Genova, 26 novembre 2023 – Data la felice e frequente collaborazione che lega il Teatro Carlo Felice di Genova alla bacchetta di Donato Renzetti, non si farà torto all’eccezionale maestro se si confessa che nella locandina del nuovo allestimento del Werther, in coproduzione con il Teatro Nazionale di Zagabria, il nome che più incapriccia è quello di Dante Ferretti. Scenografo pluripremiato, star hollywoodiana e vincitore di tre premi Oscar, Ferretti s’è dimostrato, qui alle prese col capolavoro di Massenet, artista di indiscutibile mestiere. Il suo Werther, ambientato negli anni Trenta, si sviluppa e si articola con grazia quasi cinematografica: i colori tenui e la ricchezza delle magnifiche scenografie, l’arguzia e la cura nelle scene in cui l’abbondanza d’attori è vissuta come un’opportunità per impreziosire il linguaggio della narrazione, definiscono in maniera inequivocabile e soddisfacente il clima di piccola, bonaria e serena borghesia che fa da contraltare drammaturgico ai tormenti del giovane protagonista. Con questo ambiente radioso e disteso, di fatto, Werther non riesce mai a trovare un vero punto di contatto, così il garage freddo e buio – non ricoprono un ruolo secondario le luci di Daniele Nannuzzi – in cui si toglierà la vita diventa l’emblema di quell’isolamento interiore che si respira fin dalla prima scena. Certo, sul palcoscenico, se lo sfondo scorre con la classe di una pellicola d’autore, le tensioni tra i vari bipoli si vivono e si gestiscono in maniera più compassata, sicché ad accendersi, nel Werther secondo Ferretti, più che la passione, è l’eleganza.

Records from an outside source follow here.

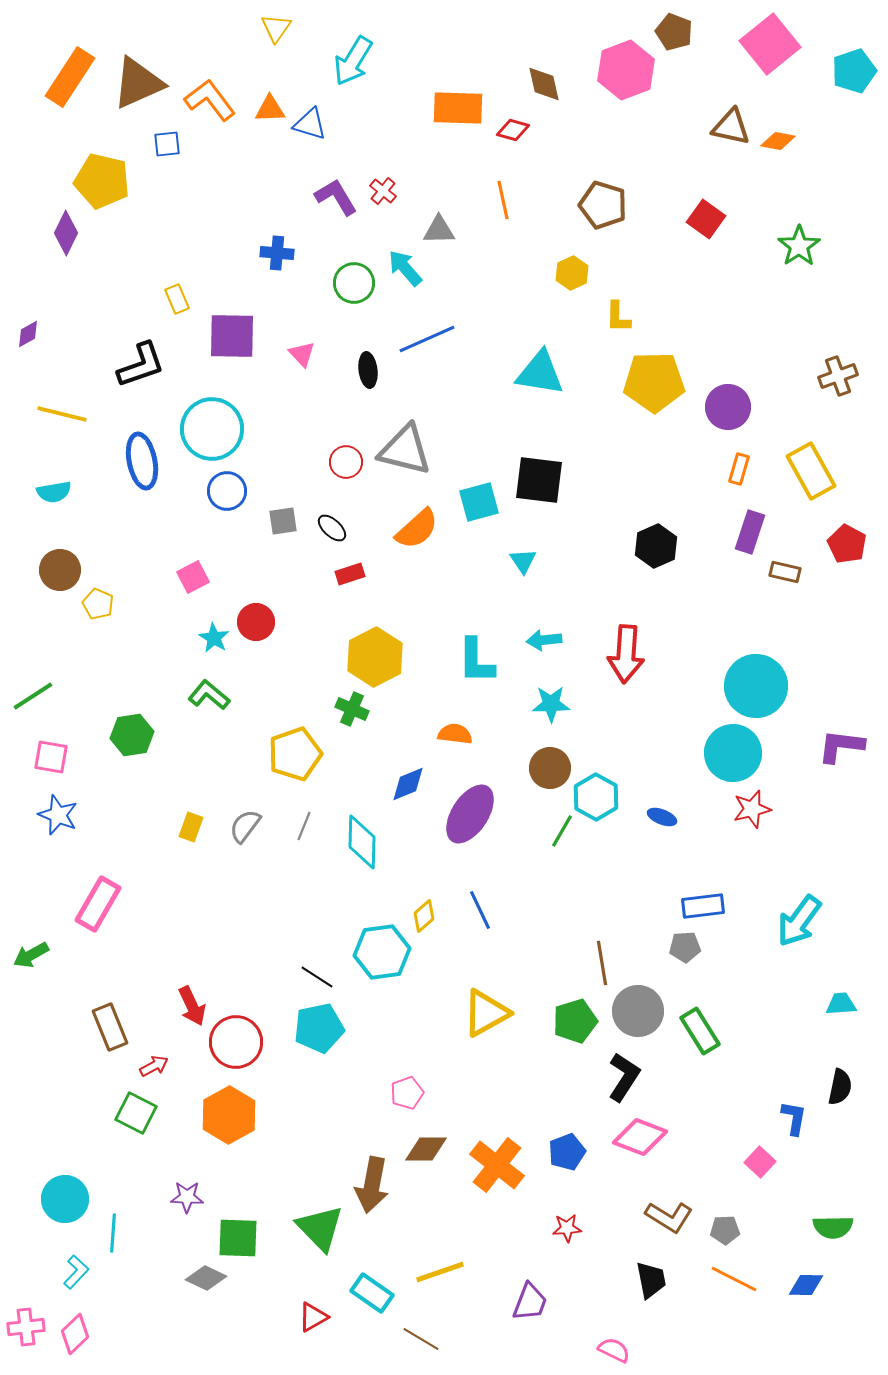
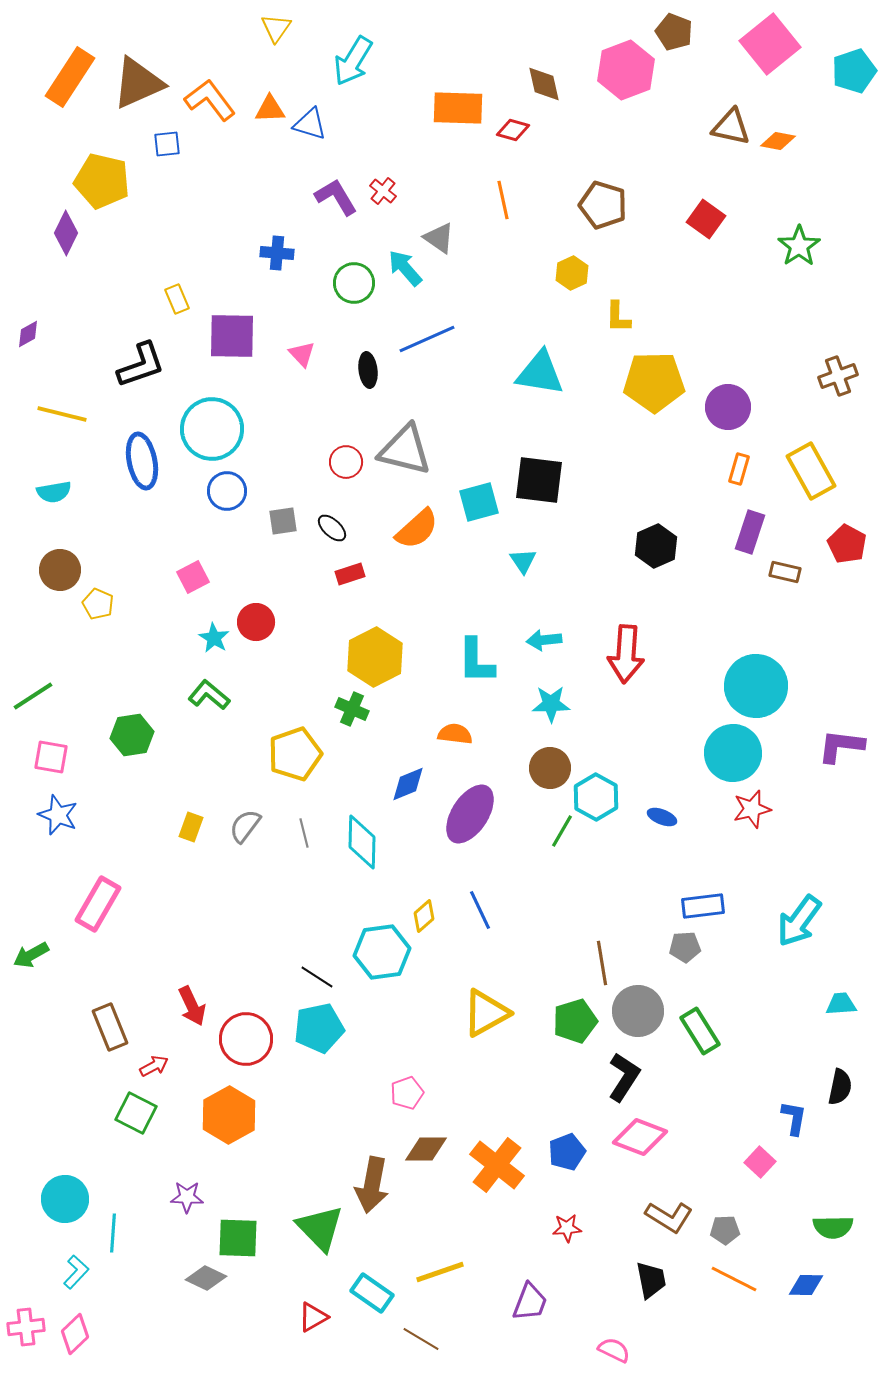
gray triangle at (439, 230): moved 8 px down; rotated 36 degrees clockwise
gray line at (304, 826): moved 7 px down; rotated 36 degrees counterclockwise
red circle at (236, 1042): moved 10 px right, 3 px up
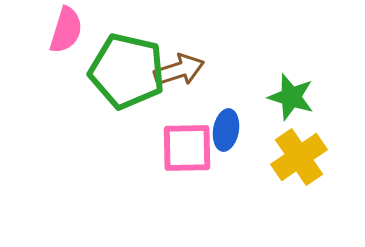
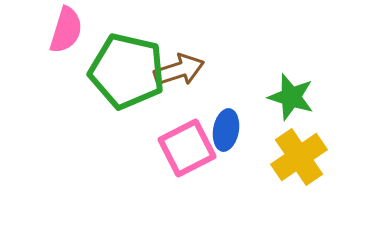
pink square: rotated 26 degrees counterclockwise
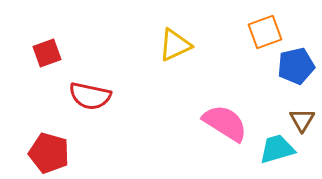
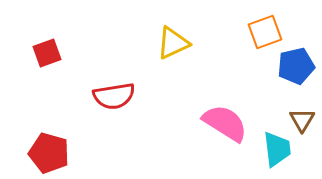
yellow triangle: moved 2 px left, 2 px up
red semicircle: moved 24 px right; rotated 21 degrees counterclockwise
cyan trapezoid: rotated 99 degrees clockwise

Passionalità ed eleganza, invece, si sommano con massimo equilibrio nella raffinatissima concertazione del già citato Donato Renzetti che, alla guida dell’Orchestra del Teatro Carlo Felice, legge Massenet occhio sensibilissimo alle vibranti sfumature della drammaturgia musicale. Con tempi che tendono a distendersi, colori che si espandono in ogni possibile direzione timbrica e dinamiche, al solito, ragionate e calibratissime lungo tutta l’arcata dell’opera, Renzetti intavola una lettura che, pur amplificando i sussulti emotivi dei vari personaggi, non soccombe mai alla bruciante carnalità, bensì vive sul confine di un lacerante onirismo.

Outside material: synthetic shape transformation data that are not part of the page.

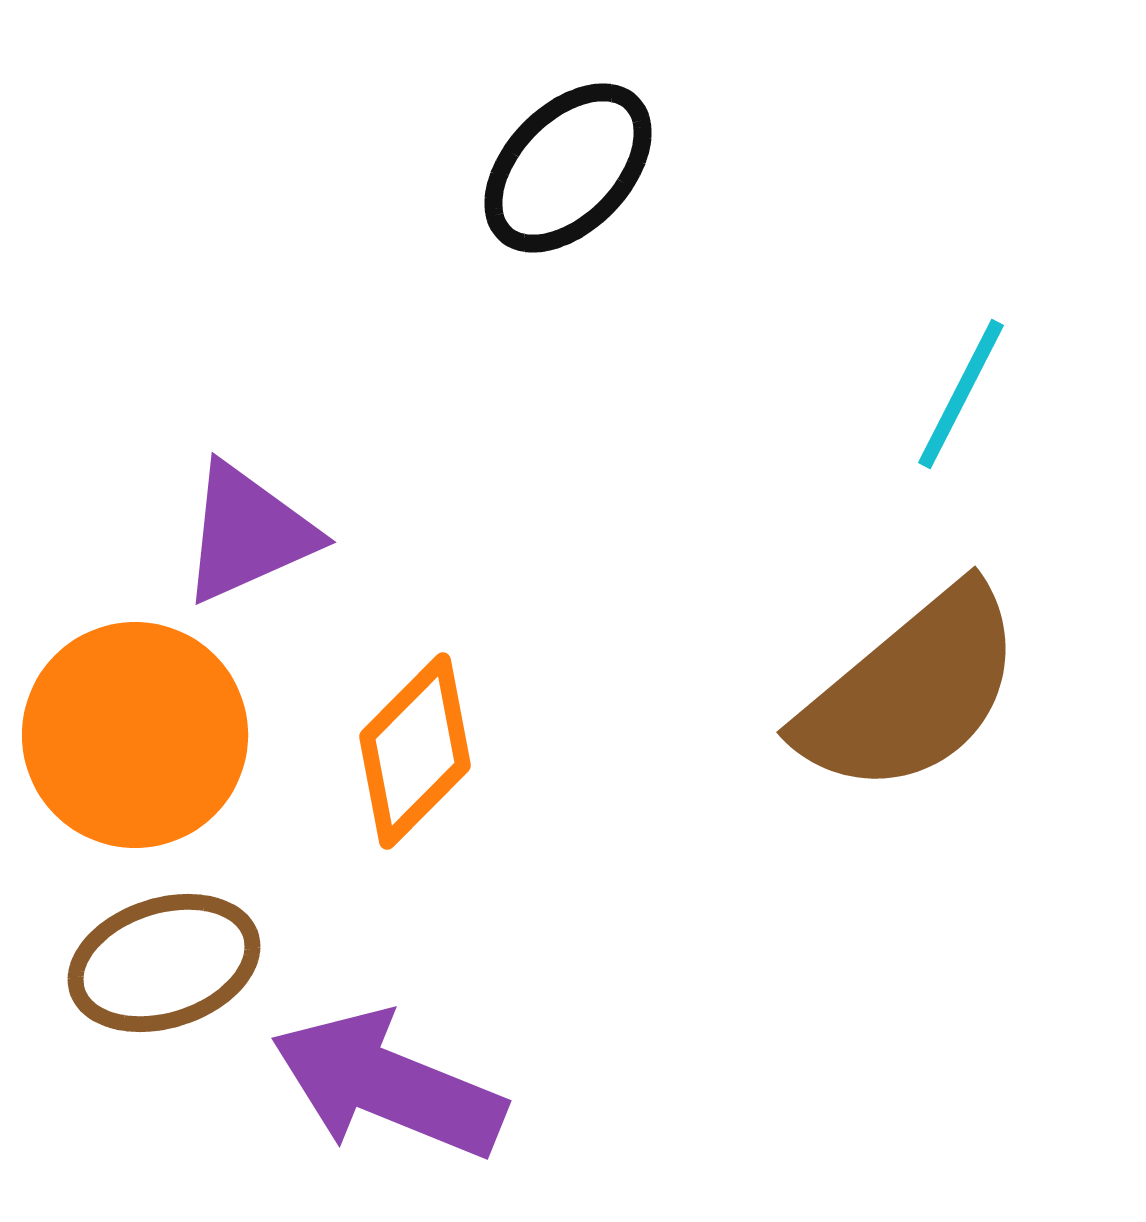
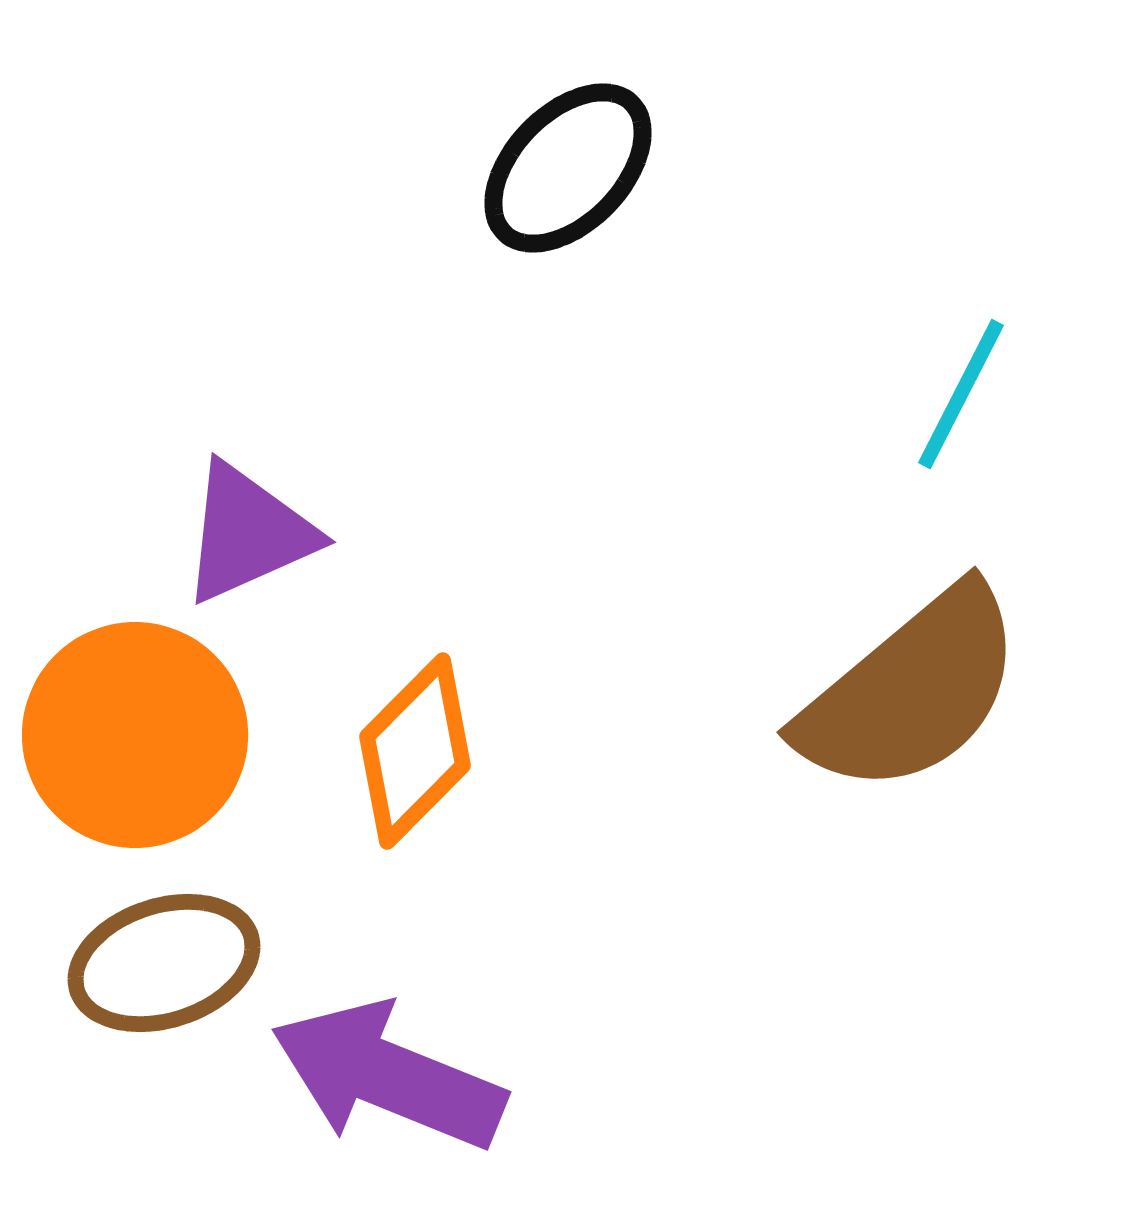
purple arrow: moved 9 px up
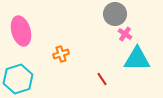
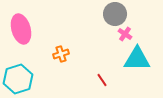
pink ellipse: moved 2 px up
red line: moved 1 px down
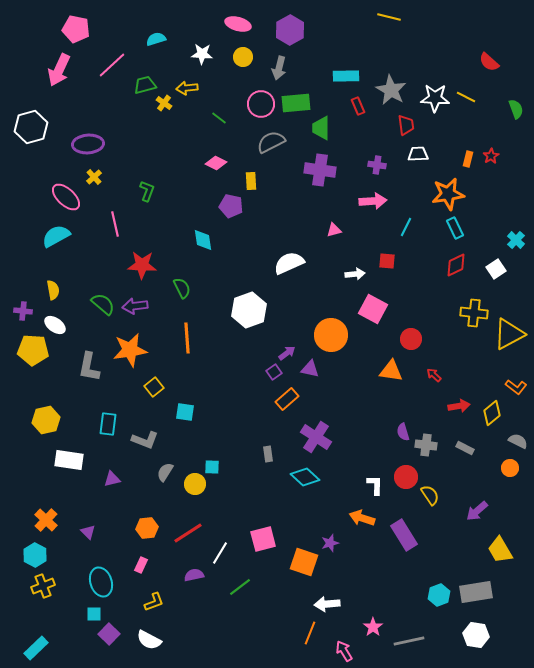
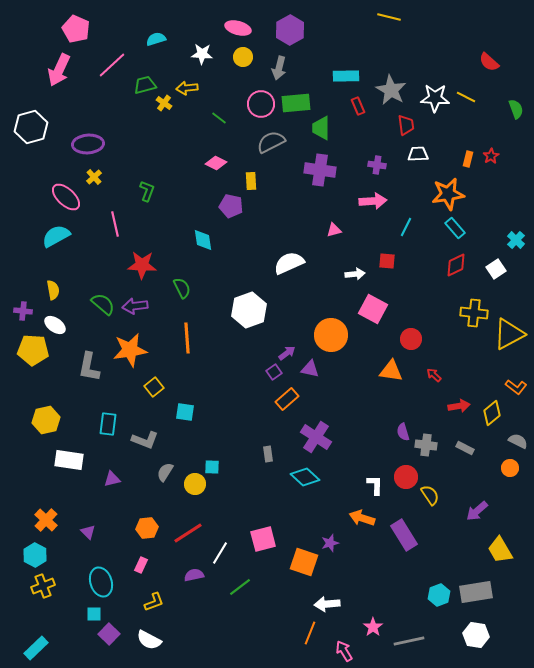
pink ellipse at (238, 24): moved 4 px down
pink pentagon at (76, 29): rotated 12 degrees clockwise
cyan rectangle at (455, 228): rotated 15 degrees counterclockwise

Ed è in questa dimensione che dimora anche il Werther di Jean-François Borras: pur non mancandogli vigore e squillo, Borras costruisce un protagonista sfumatissimo nel canto e dolente nell’accento, capace di restituire con disarmante concretezza quell’aura di tormentata alterità che avvolge l’ultimo eroe romantico. Più a portata d’uomo, invece, è il tormento che anima la Charlotte di Caterina Piva: delicata, materna, Piva tratteggia con ricercata misura le peregrinazioni emotive del personaggio, a cui dona, oltre alla toccante espressività, una voce bella e smaltata, timbrata e omogenea in tutta la gamma. Jérôme Boutillier è un Albert di bella presenza scenica, ben cantato, solido nell’emissione e nobile nel fraseggio. Hélène Carpentier impersona la giovanissima Sophie con uno strumento vibrante e schietto, Armando Gabba è un Bailli amorevole e garbato. Fanno molto bene anche Roberto Covatta, uno Schmidt dalla linea vocale limpida, e Marco Camastra, un Johann dal porgere fragrante. Completano poi correttamente il cast Emilio Cesar Leonelli (Brühlmann) e Daniela Aloisi (Kätchen). Ottimo, infine, il contributo del Coro di voci bianche istruito dal maestro Gino Tanasini.
Calorosa la partecipazione del pubblico a questo spettacolo, nel complesso, riuscito molto bene. L’ennesimo, a onor del vero, in un teatro che dopo la pandemia ha cambiato positivamente direzione. Ma siamo appena all’inizio della stagione, e il meglio deve ancora venire.